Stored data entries
● ● ● ● ● ● ●

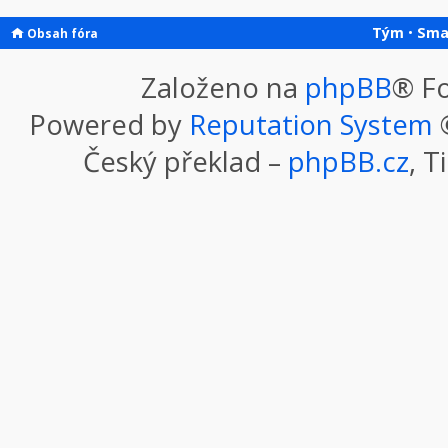
Tým
•
Sma
Obsah fóra
Založeno na
phpBB
® F
Powered by
Reputation System
©
Český překlad –
phpBB.cz
, T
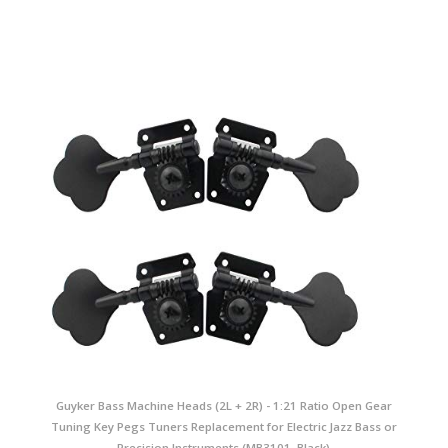
Guyker Bass Machine Heads (2L + 2R) - 1:21 Ratio Open Gear
Tuning Key Pegs Tuners Replacement for Electric Jazz Bass or
Precision Instruments (MB3101, Black)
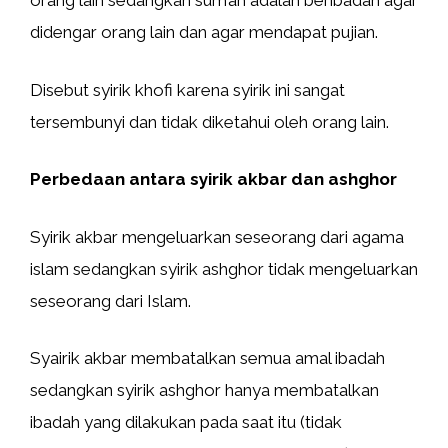
orang lain sedangkan sum’ah adalah beribadah agar
didengar orang lain dan agar mendapat pujian.
Disebut syirik khofi karena syirik ini sangat
tersembunyi dan tidak diketahui oleh orang lain.
Perbedaan antara syirik akbar dan ashghor
Syirik akbar mengeluarkan seseorang dari agama
islam sedangkan syirik ashghor tidak mengeluarkan
seseorang dari Islam.
Syairik akbar membatalkan semua amal ibadah
sedangkan syirik ashghor hanya membatalkan
ibadah yang dilakukan pada saat itu (tidak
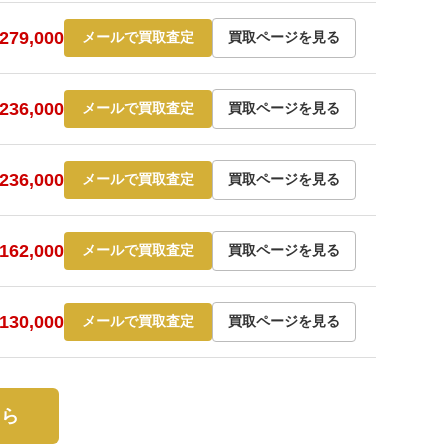
79,000
メールで買取査定
買取ページを見る
36,000
メールで買取査定
買取ページを見る
36,000
メールで買取査定
買取ページを見る
62,000
メールで買取査定
買取ページを見る
30,000
メールで買取査定
買取ページを見る
ちら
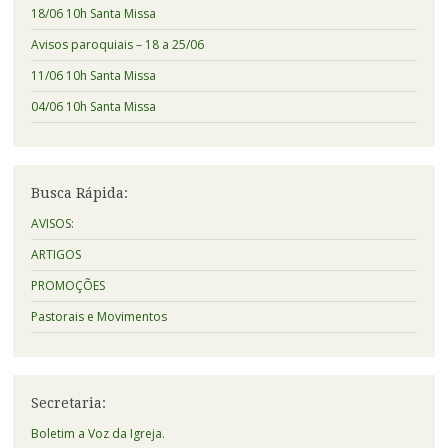
18/06 10h Santa Missa
Avisos paroquiais – 18 a 25/06
11/06 10h Santa Missa
04/06 10h Santa Missa
Busca Rápida:
AVISOS:
ARTIGOS
PROMOÇÕES
Pastorais e Movimentos
Secretaria:
Boletim a Voz da Igreja.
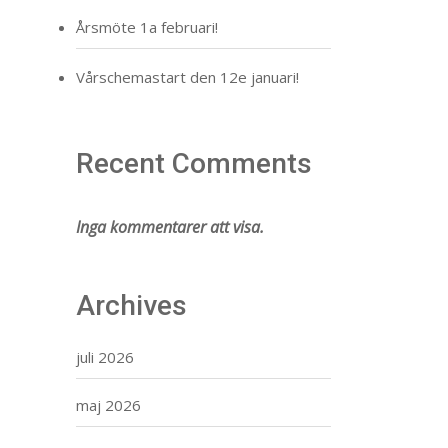
Årsmöte 1a februari!
Vårschemastart den 12e januari!
Recent Comments
Inga kommentarer att visa.
Archives
juli 2026
maj 2026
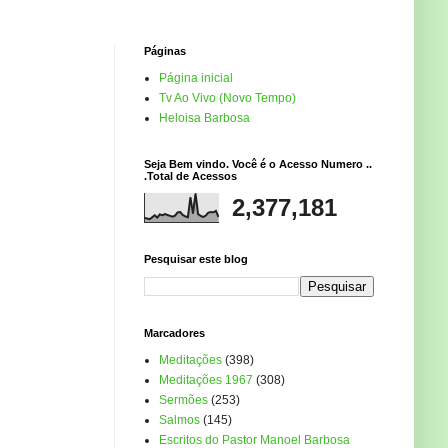
Páginas
Página inicial
Tv Ao Vivo (Novo Tempo)
Heloisa Barbosa
Seja Bem vindo. Você é o Acesso Numero ..
.Total de Acessos
2,377,181
Pesquisar este blog
Marcadores
Meditações
(398)
Meditações 1967
(308)
Sermões
(253)
Salmos
(145)
Escritos do Pastor Manoel Barbosa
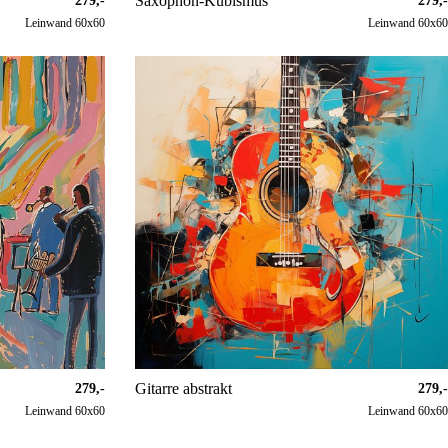
Saxophon-Kubismus
279,-
279,-
Leinwand 60x60
Leinwand 60x60
Gitarre abstrakt
279,-
279,-
Leinwand 60x60
Leinwand 60x60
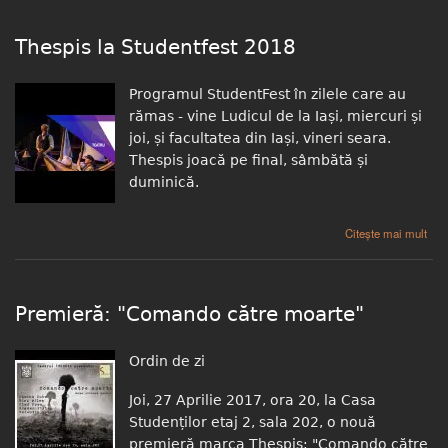
Thespis la Studentfest 2018
Programul StudentFest în zilele care au
rămas - vine Ludicul de la Iași, miercuri și
joi, și facultatea din Iași, vineri seara.
Thespis joacă pe final, sâmbătă și
duminică.
despre Thespis la Studentfest 2018
Citește mai mult
Premieră: "Comando către moarte"
Ordin de zi
Joi, 27 Aprilie 2017, ora 20, la Casa
Studenților etaj 2, sala 202, o nouă
premieră marca Thespis: "Comando către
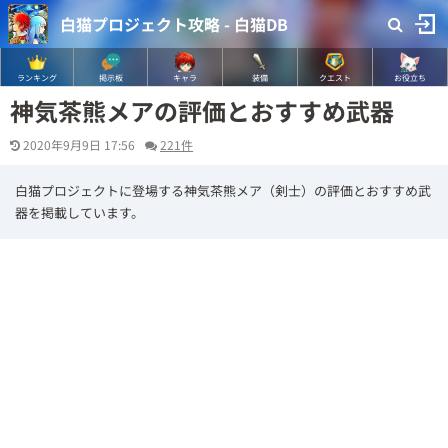
白猫プロジェクト攻略 - 白猫DB
ランキング
掲示板
キャラ
装備
クエスト
お役立ち
神気茶熊メアの評価とおすすめ武器
2020年9月9日 17:56
221件
白猫プロジェクトに登場する神気茶熊メア（剣士）の評価とおすすめ武
器を掲載しています。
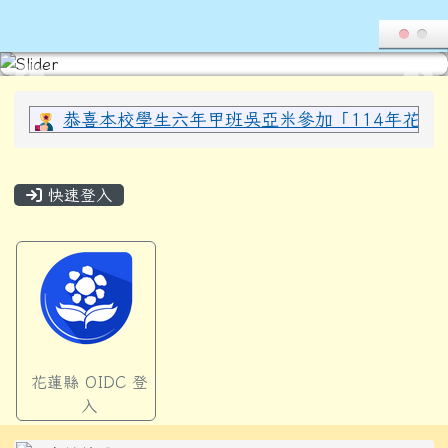
導覽列
花蓮縣光復鄉西富國民小學全球資
跳至主內容區
頁尾區域
上中區域內容
恭喜本校學生六年甲班吳亞米參加「114年花蓮縣
主內容區域
快速登入
花蓮縣 OIDC 登
入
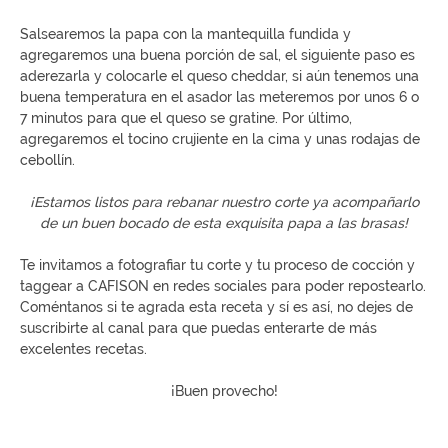
Salsearemos la papa con la mantequilla fundida y
agregaremos una buena porción de sal, el siguiente paso es
aderezarla y colocarle el queso cheddar, si aún tenemos una
buena temperatura en el asador las meteremos por unos 6 o
7 minutos para que el queso se gratine. Por último,
agregaremos el tocino crujiente en la cima y unas rodajas de
cebollín.
¡Estamos listos para rebanar nuestro corte ya acompañarlo
de un buen bocado de esta exquisita papa a las brasas!
Te invitamos a fotografiar tu corte y tu proceso de cocción y
taggear a CAFISON en redes sociales para poder repostearlo.
Coméntanos si te agrada esta receta y sí es así, no dejes de
suscribirte al canal para que puedas enterarte de más
excelentes recetas.
¡Buen provecho!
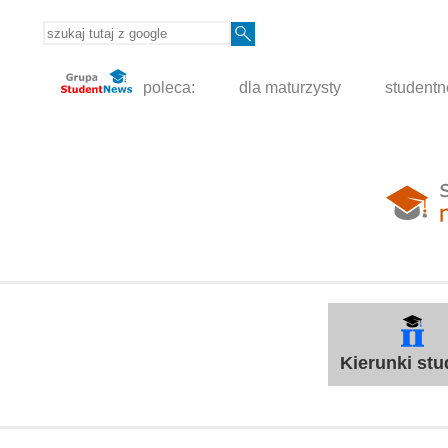
poleca:
dla maturzysty
student
Kierunki st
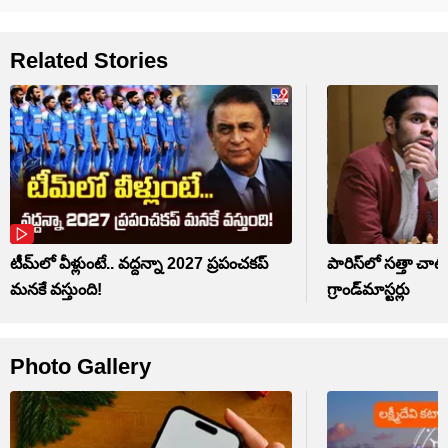
Related Stories
టీమ్‌లో వీళ్లుంటే.. వద్దన్నా 2027 ప్రపంచకప్‌
పారిస్‌లో సత్తా చా
మనకే వస్తుంది!
గ్రాండ్‌మాస్టర్లు
Photo Gallery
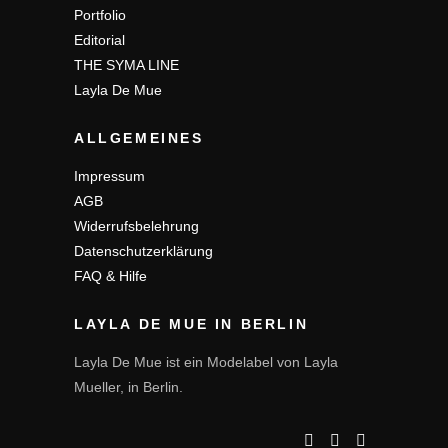
Portfolio
Editorial
THE SYMA LINE
Layla De Mue
ALLGEMEINES
Impressum
AGB
Widerrufsbelehrung
Datenschutzerklärung
FAQ & Hilfe
LAYLA DE MUE IN BERLIN
Layla De Mue ist ein Modelabel von Layla
Mueller, in Berlin.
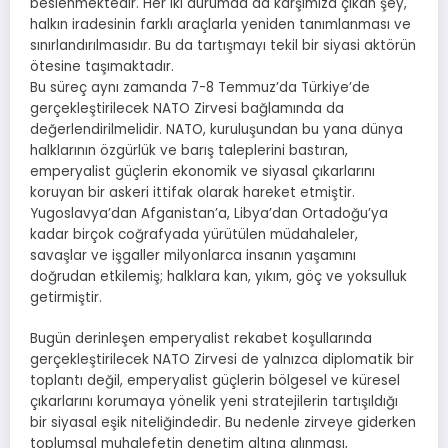
beslenmektedir. Her iki durumda da karşımıza çıkan şey,
halkın iradesinin farklı araçlarla yeniden tanımlanması ve
sınırlandırılmasıdır. Bu da tartışmayı tekil bir siyasi aktörün
ötesine taşımaktadır.
Bu süreç aynı zamanda 7-8 Temmuz’da Türkiye’de
gerçekleştirilecek NATO Zirvesi bağlamında da
değerlendirilmelidir. NATO, kuruluşundan bu yana dünya
halklarının özgürlük ve barış taleplerini bastıran,
emperyalist güçlerin ekonomik ve siyasal çıkarlarını
koruyan bir askeri ittifak olarak hareket etmiştir.
Yugoslavya’dan Afganistan’a, Libya’dan Ortadoğu’ya
kadar birçok coğrafyada yürütülen müdahaleler,
savaşlar ve işgaller milyonlarca insanın yaşamını
doğrudan etkilemiş; halklara kan, yıkım, göç ve yoksulluk
getirmiştir.
Bugün derinleşen emperyalist rekabet koşullarında
gerçekleştirilecek NATO Zirvesi de yalnızca diplomatik bir
toplantı değil, emperyalist güçlerin bölgesel ve küresel
çıkarlarını korumaya yönelik yeni stratejilerin tartışıldığı
bir siyasal eşik niteliğindedir. Bu nedenle zirveye giderken
toplumsal muhalefetin denetim altına alınması,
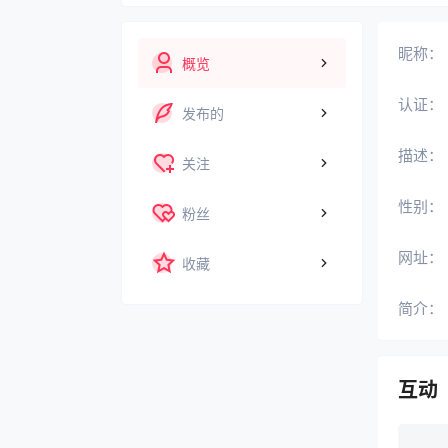
昵称：
概览
认证：
发布的
描述：
关注
性别：
粉丝
网址：
收藏
简介：
互动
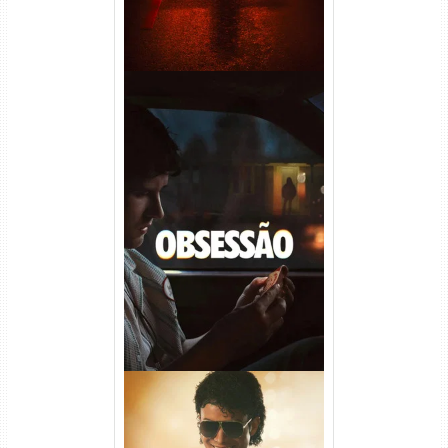
Obsessão Torrent (2026)
WEB-DL 1080p/4K Dual
Áudio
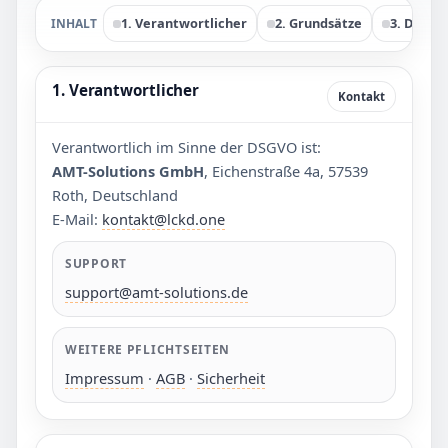
1. Verantwortlicher
2. Grundsätze
3. Daten
INHALT
1. Verantwortlicher
Kontakt
Verantwortlich im Sinne der DSGVO ist:
AMT-Solutions GmbH
, Eichenstraße 4a, 57539
Roth, Deutschland
E-Mail:
kontakt@lckd.one
SUPPORT
support@amt-solutions.de
WEITERE PFLICHTSEITEN
Impressum
·
AGB
·
Sicherheit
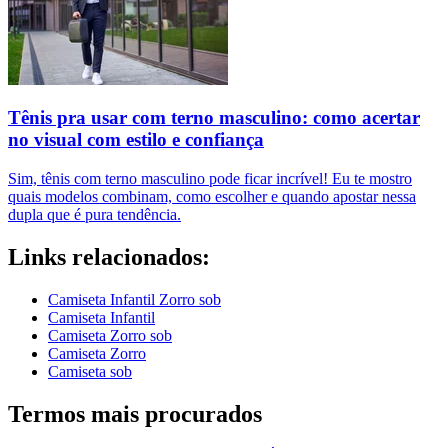
Tênis pra usar com terno masculino: como acertar
no visual com estilo e confiança
Sim, tênis com terno masculino pode ficar incrível! Eu te mostro
quais modelos combinam, como escolher e quando apostar nessa
dupla que é pura tendência.
Links relacionados:
Camiseta Infantil Zorro sob
Camiseta Infantil
Camiseta Zorro sob
Camiseta Zorro
Camiseta sob
Termos mais procurados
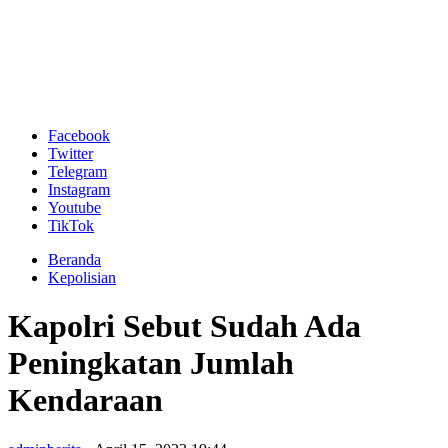
Facebook
Twitter
Telegram
Instagram
Youtube
TikTok
Beranda
Kepolisian
Kapolri Sebut Sudah Ada
Peningkatan Jumlah
Kendaraan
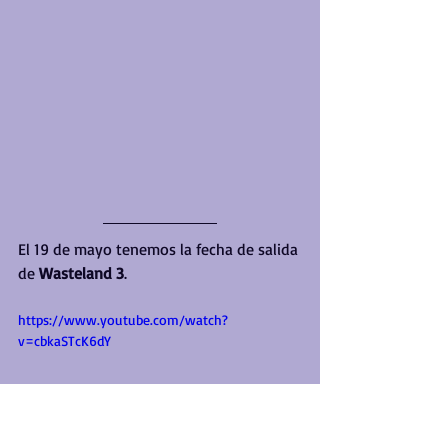
El 19 de mayo tenemos la fecha de salida 
de 
Wasteland 3
. 
https://www.youtube.com/watch?
v=cbkaSTcK6dY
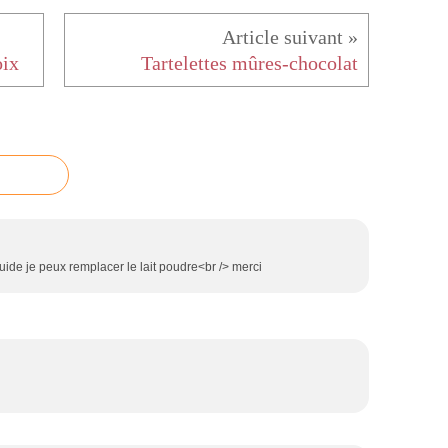
oix
Tartelettes mûres-chocolat
quide je peux remplacer le lait poudre<br /> merci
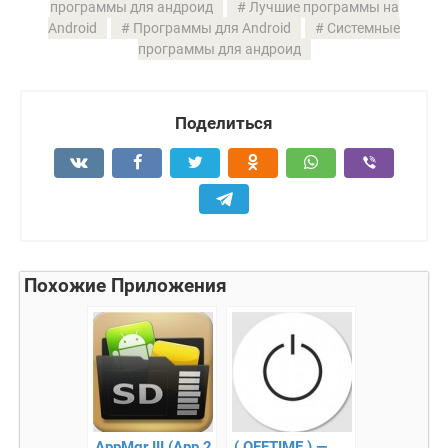
программы для андроид
Лучшие программы на
Android
Программы для Android
Системные
программы для андроид
Поделиться
Похожие Приложения
AppMgr III (App 2
( OFFTIME ) —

● ● ● ● ● ● ●

▸ Task description
Find the line with "Kapolri Sebut Sudah Ada". Return it and each line after it through the end of the data, exactly, without pictures.

▸ Solved problem
Kapolri Sebut Sudah Ada
Peningkatan Jumlah
Kendaraan
El 19 de mayo tenemos la fecha de salida 
de 
Wasteland 3
. 
https://www.youtube.com/watch?
v=cbkaSTcK6dY
oix
Tartelettes mûres-chocolat
quide je peux remplacer le lait poudre<br /> merci
программы для андроид
Лучшие программы на
Android
Программы для Android
Системные
программы для андроид
Поделиться
Похожие Приложения
AppMgr III (App 2
( OFFTIME ) —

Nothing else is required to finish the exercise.